梅田さんが「そこで実際に住まわれている人の生の声を聞いてもらうのが一番」と言う通り、Hさんから聞く話はとても興味深く、梅田さんとの信頼関係もよく伝わってくる。

20年近い関係を築いている二人からは親密な空気が感じられた。


今も手描きで図面を引いている。「決め切らない曖昧なところがいい。」

家づくり=コミュニティづくり

梅田さんの会社 FU設計が入居している「EL SOCIO BILD.」は、1990年にFU設計の他に司法書士・社会保険労務士・税理士それぞれの知り合いを集めて、みんなでで土地を借りて建て、共同で管理しているそうだ。もちろん設計はFU設計(藤木さん)だ。このビルには共有の会議室があったり、廊下がギャラリーとして使えたり、ライブラリー(今は間貸ししている)があったりと、開かれた場所になっており、昔はPTAの会議などにも使われていたそうだ。

「地域の子供たちが集まってきてくれるような場所になればいいなと思ってスタートしたんです。
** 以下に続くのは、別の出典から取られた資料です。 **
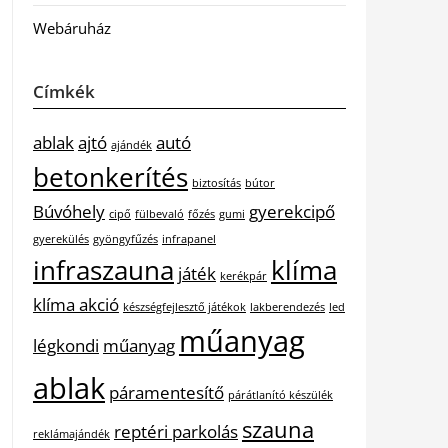
Webáruház
Címkék
ablak
ajtó
autó
ajándék
betonkerítés
biztosítás
bútor
Búvóhely
gyerekcipő
cipő
fülbevaló
főzés
gumi
gyerekülés
gyöngyfűzés
infrapanel
infraszauna
klíma
játék
kerékpár
klíma akció
készségfejlesztő játékok
lakberendezés
led
műanyag
légkondi
műanyag
ablak
páramentesítő
párátlanító készülék
szauna
reptéri parkolás
reklámajándék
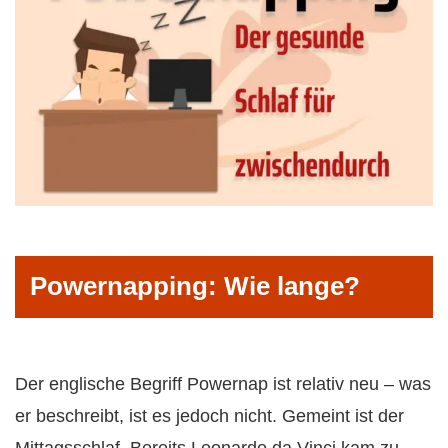
Powernapping: Wie lange?
Der englische Begriff Powernap ist relativ neu – was
er beschreibt, ist es jedoch nicht. Gemeint ist der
」

「一番家づくりで大切なのはコミュニティだと考えています。環境を作ってあげるということで、家族の住環境ということだけではなく、地域の人との関係をどう育んでいけるか。家を建てて終わりではなく、どうやって地域の人と仲良くできるかという“仕掛け”を作れたらいいなと思っています。隣近所の人が集まって来て楽しく酒を飲めるような環境を、生活してゆくなかで作れるのが一番いいんじゃないでしょうか。会社や学校と家との往復だけで、隣近所の人と挨拶も交わさなかったり、仕事をリタイヤしたあと一人で家に閉じこもっていたりするのは寂しいじゃないですか。」

事務所の廊下にて:左から梅田さん・秋月さん・松永さん・藤木さん。実は梅田さんと藤木さんは誕生日が一緒だそうだ。ここでも縁を感じる。

梅田さんの日々の仕事には、家づくり・コミュニティづくりに対するこうした考えが根底にある。人との縁・人間関係を大切に育みながら今日も図面を引いている。